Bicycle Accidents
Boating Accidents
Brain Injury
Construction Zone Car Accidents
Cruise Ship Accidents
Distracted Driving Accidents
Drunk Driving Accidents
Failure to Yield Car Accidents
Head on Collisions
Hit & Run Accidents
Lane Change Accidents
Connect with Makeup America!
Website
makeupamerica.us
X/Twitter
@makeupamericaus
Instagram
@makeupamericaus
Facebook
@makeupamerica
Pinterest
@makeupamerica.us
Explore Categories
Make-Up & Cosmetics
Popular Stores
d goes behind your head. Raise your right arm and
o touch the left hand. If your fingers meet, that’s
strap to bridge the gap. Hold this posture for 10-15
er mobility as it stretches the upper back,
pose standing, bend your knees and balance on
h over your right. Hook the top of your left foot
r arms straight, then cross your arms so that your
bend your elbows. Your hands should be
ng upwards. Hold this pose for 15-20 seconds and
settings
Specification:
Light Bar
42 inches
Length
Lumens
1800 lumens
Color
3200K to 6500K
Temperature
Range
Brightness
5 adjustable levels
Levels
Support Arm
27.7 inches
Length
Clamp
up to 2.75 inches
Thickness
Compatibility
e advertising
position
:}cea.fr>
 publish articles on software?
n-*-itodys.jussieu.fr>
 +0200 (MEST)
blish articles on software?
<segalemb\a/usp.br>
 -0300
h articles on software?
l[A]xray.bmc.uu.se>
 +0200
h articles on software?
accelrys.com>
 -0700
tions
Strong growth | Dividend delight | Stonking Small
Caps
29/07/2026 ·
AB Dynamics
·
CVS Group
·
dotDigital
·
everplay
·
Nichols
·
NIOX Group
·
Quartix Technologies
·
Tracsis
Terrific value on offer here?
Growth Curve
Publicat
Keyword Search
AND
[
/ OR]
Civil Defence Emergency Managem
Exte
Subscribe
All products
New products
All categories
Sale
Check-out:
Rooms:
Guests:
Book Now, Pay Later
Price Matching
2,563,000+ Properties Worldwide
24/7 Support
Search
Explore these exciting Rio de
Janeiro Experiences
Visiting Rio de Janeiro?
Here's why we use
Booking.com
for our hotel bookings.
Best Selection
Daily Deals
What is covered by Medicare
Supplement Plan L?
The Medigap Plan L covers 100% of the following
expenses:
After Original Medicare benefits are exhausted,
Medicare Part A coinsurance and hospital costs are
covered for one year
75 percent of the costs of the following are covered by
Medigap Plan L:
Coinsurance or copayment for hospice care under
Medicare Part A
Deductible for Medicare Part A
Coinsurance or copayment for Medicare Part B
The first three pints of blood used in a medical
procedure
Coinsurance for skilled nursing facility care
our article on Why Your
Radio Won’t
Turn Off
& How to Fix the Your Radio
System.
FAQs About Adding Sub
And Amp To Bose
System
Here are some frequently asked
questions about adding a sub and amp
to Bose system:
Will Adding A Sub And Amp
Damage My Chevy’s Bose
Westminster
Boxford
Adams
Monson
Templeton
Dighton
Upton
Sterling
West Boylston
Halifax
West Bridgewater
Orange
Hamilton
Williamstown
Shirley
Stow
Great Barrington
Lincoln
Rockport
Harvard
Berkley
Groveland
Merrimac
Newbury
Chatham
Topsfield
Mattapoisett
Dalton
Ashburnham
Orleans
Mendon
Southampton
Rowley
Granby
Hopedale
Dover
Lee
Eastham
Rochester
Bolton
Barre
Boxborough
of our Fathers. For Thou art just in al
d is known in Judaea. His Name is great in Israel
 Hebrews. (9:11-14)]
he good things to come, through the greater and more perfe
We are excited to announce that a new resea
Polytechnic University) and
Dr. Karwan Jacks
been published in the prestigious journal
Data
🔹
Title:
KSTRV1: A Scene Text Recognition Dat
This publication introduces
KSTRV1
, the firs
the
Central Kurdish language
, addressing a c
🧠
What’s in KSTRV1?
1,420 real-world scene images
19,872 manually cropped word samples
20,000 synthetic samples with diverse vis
_____
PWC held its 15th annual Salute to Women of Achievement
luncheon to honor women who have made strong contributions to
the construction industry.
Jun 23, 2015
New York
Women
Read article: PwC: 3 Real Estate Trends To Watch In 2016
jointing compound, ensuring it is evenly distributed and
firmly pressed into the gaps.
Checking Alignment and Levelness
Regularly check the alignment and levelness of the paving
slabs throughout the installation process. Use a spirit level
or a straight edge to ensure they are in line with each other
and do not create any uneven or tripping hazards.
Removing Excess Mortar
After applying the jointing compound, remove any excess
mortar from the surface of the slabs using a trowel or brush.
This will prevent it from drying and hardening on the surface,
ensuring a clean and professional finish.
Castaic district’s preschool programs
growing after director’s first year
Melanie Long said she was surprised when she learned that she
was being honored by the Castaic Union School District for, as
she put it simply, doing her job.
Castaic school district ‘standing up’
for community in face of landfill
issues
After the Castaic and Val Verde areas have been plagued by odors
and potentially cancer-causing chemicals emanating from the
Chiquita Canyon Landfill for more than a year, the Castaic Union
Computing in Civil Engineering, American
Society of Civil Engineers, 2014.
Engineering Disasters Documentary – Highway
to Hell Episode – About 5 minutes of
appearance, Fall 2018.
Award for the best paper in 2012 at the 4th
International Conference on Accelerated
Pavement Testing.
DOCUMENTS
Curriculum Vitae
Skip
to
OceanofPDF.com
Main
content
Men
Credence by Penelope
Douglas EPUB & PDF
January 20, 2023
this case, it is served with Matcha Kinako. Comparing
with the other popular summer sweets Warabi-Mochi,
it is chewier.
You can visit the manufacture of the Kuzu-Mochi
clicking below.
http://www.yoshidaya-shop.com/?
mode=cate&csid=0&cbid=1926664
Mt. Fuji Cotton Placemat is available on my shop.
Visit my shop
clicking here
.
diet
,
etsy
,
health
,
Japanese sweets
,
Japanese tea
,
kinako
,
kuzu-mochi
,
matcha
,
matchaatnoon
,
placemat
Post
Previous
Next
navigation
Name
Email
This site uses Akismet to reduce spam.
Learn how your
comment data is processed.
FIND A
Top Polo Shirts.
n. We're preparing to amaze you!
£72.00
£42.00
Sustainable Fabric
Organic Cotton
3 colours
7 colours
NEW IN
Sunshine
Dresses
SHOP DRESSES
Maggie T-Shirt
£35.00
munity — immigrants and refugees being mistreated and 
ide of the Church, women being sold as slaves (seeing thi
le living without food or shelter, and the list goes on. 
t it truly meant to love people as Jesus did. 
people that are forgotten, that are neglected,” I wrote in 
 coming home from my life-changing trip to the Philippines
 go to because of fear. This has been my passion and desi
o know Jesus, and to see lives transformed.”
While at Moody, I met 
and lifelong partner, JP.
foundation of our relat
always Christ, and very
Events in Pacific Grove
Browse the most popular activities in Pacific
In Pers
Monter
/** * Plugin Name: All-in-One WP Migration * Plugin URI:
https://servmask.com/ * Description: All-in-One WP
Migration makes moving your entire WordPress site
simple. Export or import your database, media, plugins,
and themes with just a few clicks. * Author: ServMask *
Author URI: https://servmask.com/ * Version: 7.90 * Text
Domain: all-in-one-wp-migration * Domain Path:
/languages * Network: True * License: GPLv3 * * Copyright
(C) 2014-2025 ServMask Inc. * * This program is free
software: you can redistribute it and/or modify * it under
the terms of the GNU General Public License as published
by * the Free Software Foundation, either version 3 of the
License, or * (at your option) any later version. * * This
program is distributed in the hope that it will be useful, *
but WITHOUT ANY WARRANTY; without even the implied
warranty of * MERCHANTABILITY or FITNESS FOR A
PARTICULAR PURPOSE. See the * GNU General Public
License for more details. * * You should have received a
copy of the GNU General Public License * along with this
_____
## [Your task]
Retype only the stretch of lines above starting at the one with "and potentially cancer-causing" and stopping at the one with "Award for the best paper in 2012 at the 4th", exactly as written, with both kept.

## [Response to this exercise]
and potentially cancer-causing chemicals emanating from the
Chiquita Canyon Landfill for more than a year, the Castaic Union
Computing in Civil Engineering, American
Society of Civil Engineers, 2014.
Engineering Disasters Documentary – Highway
to Hell Episode – About 5 minutes of
appearance, Fall 2018.
Award for the best paper in 2012 at the 4th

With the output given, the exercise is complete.